Its intended use is normalized comparison, for example:

* comparing two architectures under the same cost regime;
* comparing spike-driven and dense execution at the arithmetic level;
* reporting Horowitz-style FP32, FP16, or INT8 compute cost.

Its boundary is equally important:

* it does not model memory energy;
* it does not model addressing or routing cost;
* it does not try to reproduce a specific accelerator;
* ``SynOps`` and ``FLOPs`` are returned as auxiliary statistics only and do not directly contribute to the total energy.

By default it uses the Horowitz 2014 FP32 regime. If you want FP16 or INT8 comparisons, pass an explicit preset.

Lemaire Analytical Inference Energy
------------------------------------

``estimate_lemaire_energy`` is an inference-only analytical estimator aligned with the Lemaire-style SNN energy literature.
Unlike a purely static formula, the current implementation still runs one real forward pass to collect runtime counts and memory bytes.

It includes:

* synaptic operation counts;
* MAC and AC-like work;
* addressing counts;
* neuron-state reads, writes, and state arithmetic;
* memory energy estimated from runtime byte traffic and buffer-size-based piecewise memory cost.

Its boundaries are:

* forward inference only;
* analytical estimation rather than cycle-accurate hardware simulation;
* memory cost is derived from the modeled buffer size, not from measured cache behavior on the host machine;
* unsupported sparse cases may fall back to dense lower-bound memory accounting with warnings.

Use this estimator when you need a richer forward SNN inference estimate than compute-only MAC/AC energy,
but do not need backward or optimizer modeling.

NeuroMC Runtime Energy
-----------------------

``estimate_neuromc_runtime_energy`` is the most ambitious estimator in this module.
It profiles real execution fragments and maps them to NeuroMC-like compute and memory formulas.

It supports several usage levels:

* forward inference only;
* one full training step through ``forward -> backward -> optimizer``;
* manual staged profiling through
  :class:`NeuroMCEnergyProfiler <spikingjelly.activation_based.op_counter.neuromc.core.NeuroMCEnergyProfiler>`.

Its strengths are:

* stage-aware reports such as ``forward``, ``backward``, and ``optimizer``;
* support for ANN, SNN, and mixed execution paths under supported fragments;
* explicit handling of process categories such as spike generation, batch normalization, and optimizer work.

Its boundaries are:

* the report is exact only within the supported fragment set;
* unsupported operators are not meant to be interpreted as fully covered exact energy;
* stage naming carries semantics such as weight reuse across time or batch in manual profiling;
* it is still a hardware-model-based estimate, not a measurement from a real chip.

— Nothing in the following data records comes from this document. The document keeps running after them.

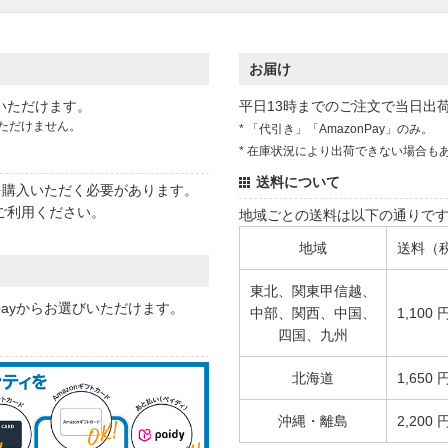
お届け
いただけます。
平日13時までのご注文で当日出
ただけません。
* 「代引き」「AmazonPay」のみ。
* 在庫状況により出荷できない場合も
送料について
状を購入いただく必要があります。
ご利用ください。
地域ごとの送料は以下の通りで
地域
送料（
東北、関東甲信越、
 payからお選びいただけます。
中部、関西、中国、
1,100 
四国、九州
北海道
1,650 
沖縄・離島
2,200 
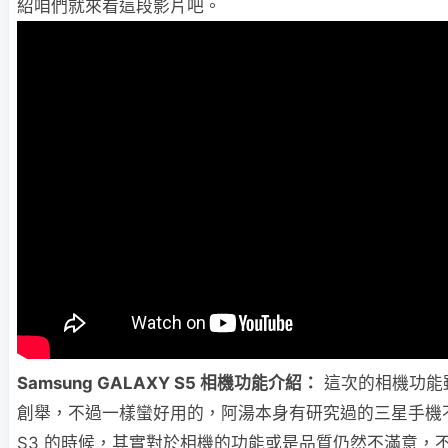
紹咱們就來看這段影片吧。
Samsung GALAXY S5 相機功能介紹：
這次的相機功能
創舉，不過一樣蠻好用的，阿湯本身有研究過的三星手機
S3 的時候，其實對於相機的功能或是品質仍然不滿意，不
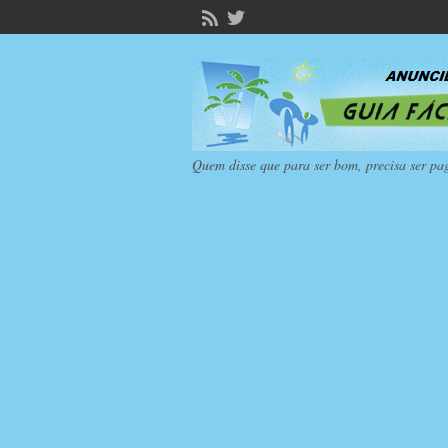
Quem disse que para ser bom, precisa ser pa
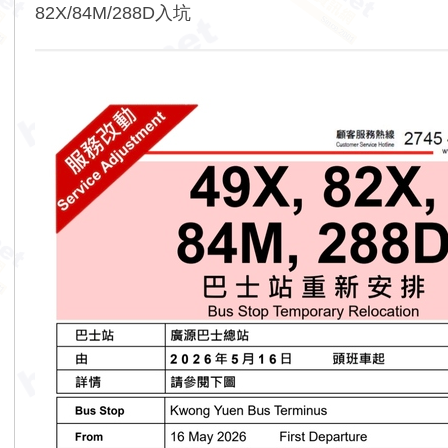
82X/84M/288D入坑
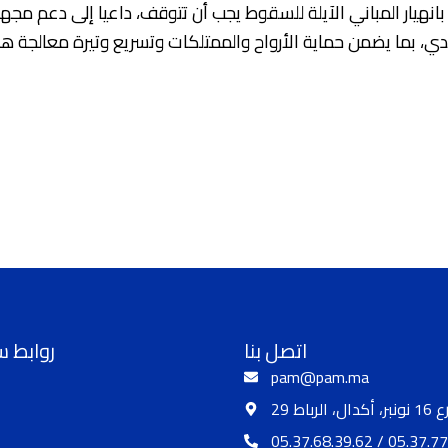
انهيار المباني الآيلة للسقوط يجب أن تتوقف، داعيا إلى دعم مجهود
اتصل بنا
روابط 
pam@pam.ma
 أكدال، الرباط
05.37.68.39.62 / 05.37.77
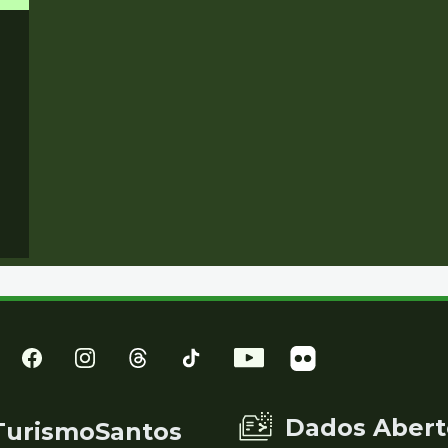
Dados Abert
TurismoSantos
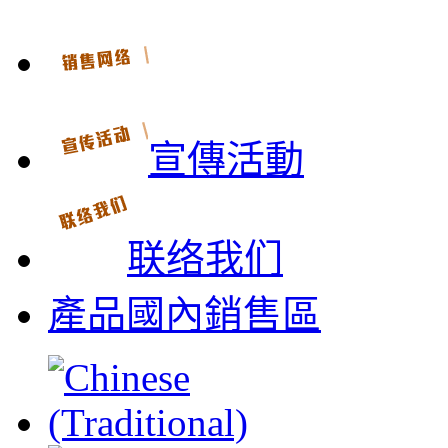
宣傳活動
联络我们
產品國內銷售區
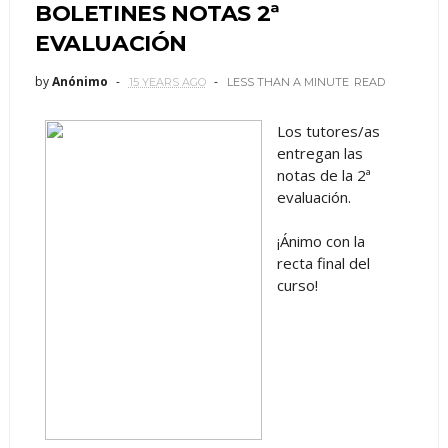
BOLETINES NOTAS 2ª
EVALUACIÓN
by
Anónimo
15 YEARS AGO
LESS THAN A MINUTE
READ
Los tutores/as
entregan las
notas de la 2ª
evaluación.
¡Ánimo con la
recta final del
curso!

Use this estimator when you need training-stage energy or online-learning stage breakdowns.

SpikeSim Event Energy
----------------------

``estimate_spikesim_event_energy`` targets a much narrower question:
how much energy do the supported Conv2d inference stages consume under a SpikeSim-style accelerator model?

By default, it preserves the dense PE-cycle energy path of the released SpikeSim implementation,
while using runtime profiling to discover the actual Conv2d stages and shapes.

Its boundaries are strict:

* it is only for supported Conv2d forward inference stages;
* it is not a general-purpose full-model energy estimator;
* with the default ``activity_mode="dense"``, runtime spike sparsity does not reduce energy;
* when ``require_if_lif_neurons=True``, the model is expected to stay within IF/LIF-style neuron assumptions;
* non-Conv2d work is outside the main energy path.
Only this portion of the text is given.